Material to process Block Start

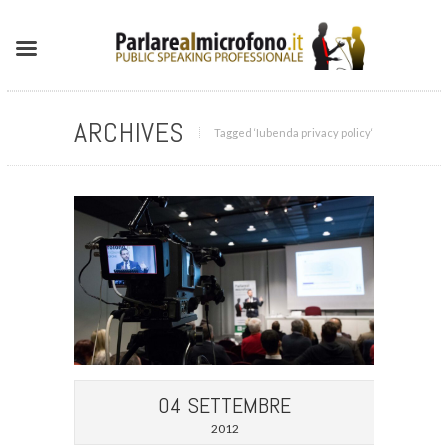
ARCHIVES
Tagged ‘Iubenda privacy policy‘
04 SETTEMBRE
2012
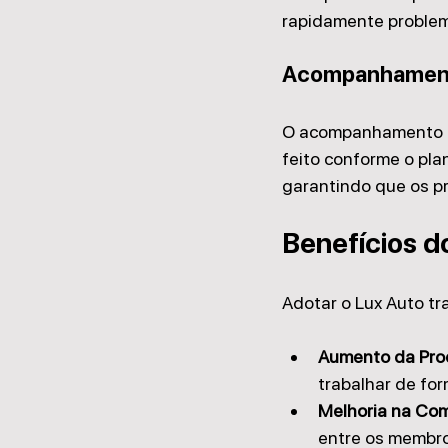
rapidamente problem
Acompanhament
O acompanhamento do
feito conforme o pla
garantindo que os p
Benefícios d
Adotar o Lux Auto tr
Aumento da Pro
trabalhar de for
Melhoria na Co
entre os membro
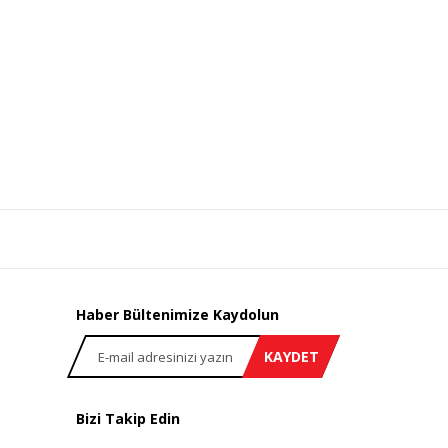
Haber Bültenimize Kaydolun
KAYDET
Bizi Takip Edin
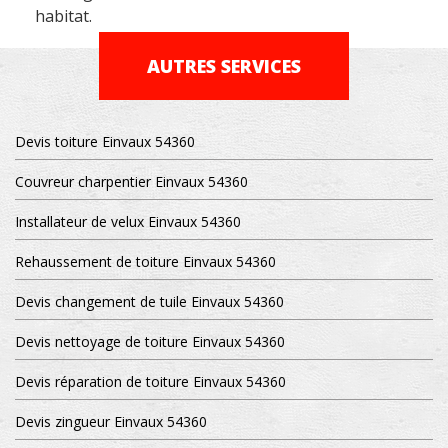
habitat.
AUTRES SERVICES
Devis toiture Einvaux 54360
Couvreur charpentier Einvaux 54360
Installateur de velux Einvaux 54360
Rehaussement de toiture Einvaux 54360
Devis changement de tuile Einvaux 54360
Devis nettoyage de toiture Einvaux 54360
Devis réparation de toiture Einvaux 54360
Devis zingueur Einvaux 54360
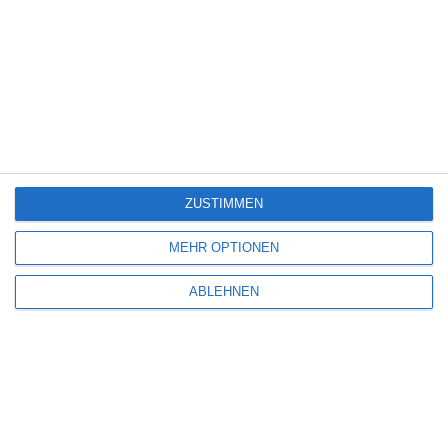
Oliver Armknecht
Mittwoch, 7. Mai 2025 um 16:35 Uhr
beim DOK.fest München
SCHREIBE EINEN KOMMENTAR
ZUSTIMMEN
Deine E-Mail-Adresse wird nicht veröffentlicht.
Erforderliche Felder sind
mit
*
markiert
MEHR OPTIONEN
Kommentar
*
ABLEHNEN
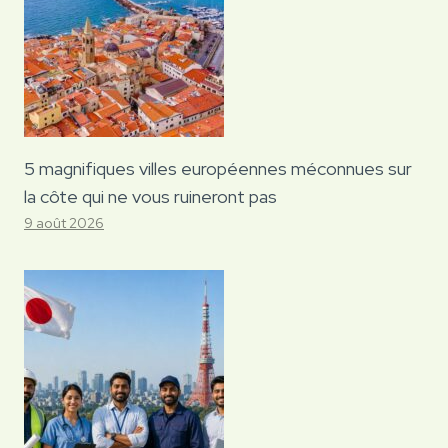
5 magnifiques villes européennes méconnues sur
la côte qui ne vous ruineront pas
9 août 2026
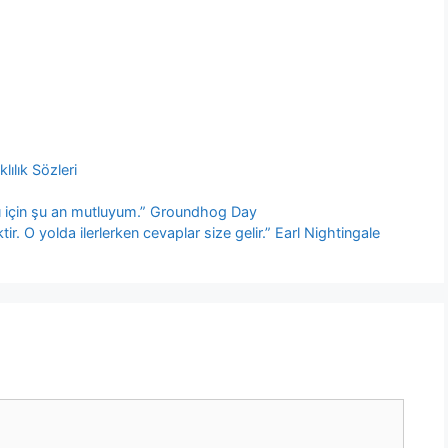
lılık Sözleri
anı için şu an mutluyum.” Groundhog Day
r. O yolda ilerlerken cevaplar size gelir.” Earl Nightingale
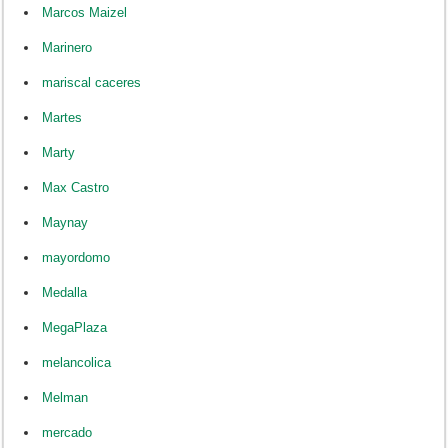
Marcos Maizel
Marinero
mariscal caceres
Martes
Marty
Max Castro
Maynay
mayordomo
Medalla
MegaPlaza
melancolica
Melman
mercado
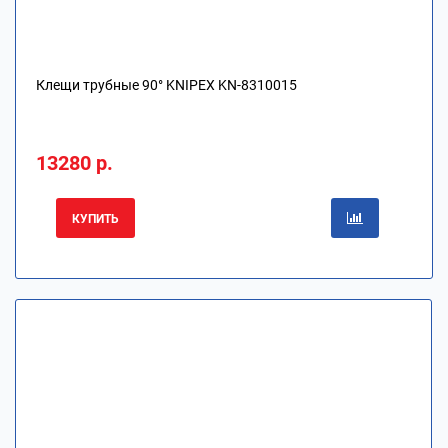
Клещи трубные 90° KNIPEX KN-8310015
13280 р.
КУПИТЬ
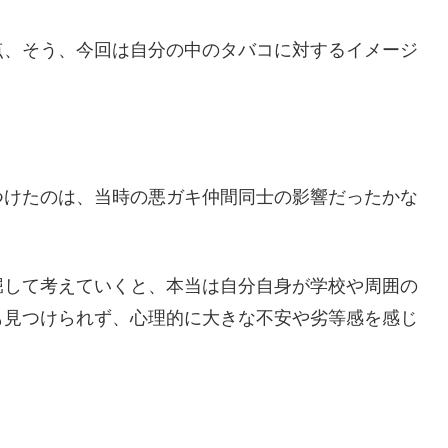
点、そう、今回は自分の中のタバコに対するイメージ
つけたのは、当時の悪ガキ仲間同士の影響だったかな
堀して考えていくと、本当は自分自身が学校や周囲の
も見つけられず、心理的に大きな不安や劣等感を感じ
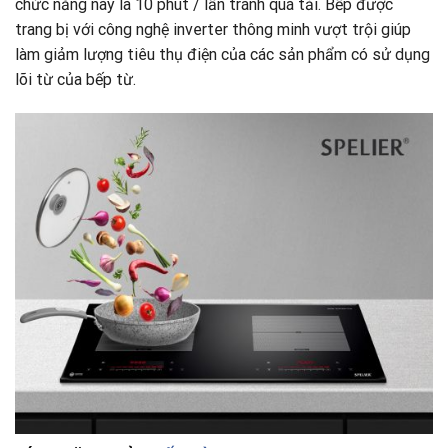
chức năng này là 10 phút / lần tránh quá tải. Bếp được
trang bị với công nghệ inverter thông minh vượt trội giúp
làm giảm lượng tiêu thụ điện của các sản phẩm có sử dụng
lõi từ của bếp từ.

Material to process Block End

● **What you are asked to do**:
From the entries above, extract every line where the word "Devis" appears.

● **Answer area**:
Devis toiture Einvaux 54360
Devis changement de tuile Einvaux 54360
Devis nettoyage de toiture Einvaux 54360
Devis réparation de toiture Einvaux 54360
Devis zingueur Einvaux 54360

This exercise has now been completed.